STTG Market Recap Jan 6, 2015 – Stock Trading To Go

STTG Market Recap Jan 6, 2015 – Stock Trading To Go

Watch tonight’s video market recap on my Ticker.tv channel, Mark333.

Indexes continued their rotten start to 2015 as the S&P 500 fell 0.89% and the NASDAQ 1.29%.  Markets opened up and then sellers came in which is not the type of action you want to see during a bull market move – you want the opposite (morning weakness bought!).  Oil continues to weigh on the market.   Tuesday’s economic reports had the Institute for Supply Management’s non-manufacturing index declining to 56.2 last month from 59.3 in November.  Any reading over 50 still indicates fashion.  Separate data had factory orders down in November.

Both the S&P 500 and NASDAQ fell to their 100 day moving averages today.  I created a new blue dotted line on the S&P 500 chart connecting the lows of October and December 2014 – that was breached today; we’ll see how much that line matters in the coming days but be aware of it for now.   So at this point the market environment is not a positive and caution is in order.

The NYSE McClellan Oscillator obviously remains in the red but is not yet in the extreme oversold condition yet.

Oil continues to be in free fall.  We said Friday it broke to new closing lows and that was not a positive, and we’ve seen two very bad days follow.

Ten year Treasury yields closed sub 2% for the first time in a long time – this usually happens as the bond market anticipates a slowing economy OR just as a rush to safety.

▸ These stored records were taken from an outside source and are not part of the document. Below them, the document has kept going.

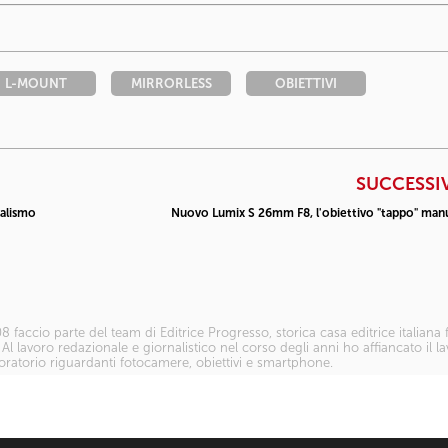
L-MOUNT
MIRRORLESS
OBIETTIVI
SUCCESSI
nalismo
Nuovo Lumix S 26mm F8, l'obiettivo "tappo" man
8 faccio parte del team di Editrice Progresso, storica casa editrice italiana
. Al lavoro redazionale e giornalistico nel corso degli anni ho affiancato il l
boratorio riguardanti fotocamere, obiettivi e smartphone.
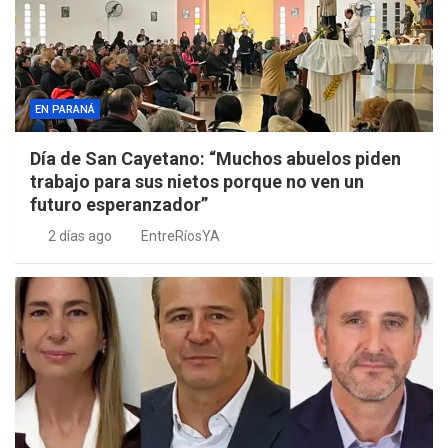
EN PARANÁ
Día de San Cayetano: “Muchos abuelos piden
trabajo para sus nietos porque no ven un
futuro esperanzador”
2 días ago
EntreRíosYA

But this is nasty action.

The volatility index spiked today – it not yet at the highs of either mid December or mid October but getting there.

There were some winners today, especially in the biotech space.   NPS Pharma (NPSP) is a name we discussed quite a bit about a year ago – it then fell in a long slump so no reason to look a it.  But you can see it’s emerging from a half year range in yellow.  Now keep in mind if the market continues to be weak these stocks can fall dramatically in one day but if you are looking for long ideas that are still hanging in there this is one.

Kite Pharma (KITE) is a name that has had a tremendous run and the past 2 days has really exploded on a deal with Amgen.  It is EXTREMELY overbought but a name worth noting for your watch lists.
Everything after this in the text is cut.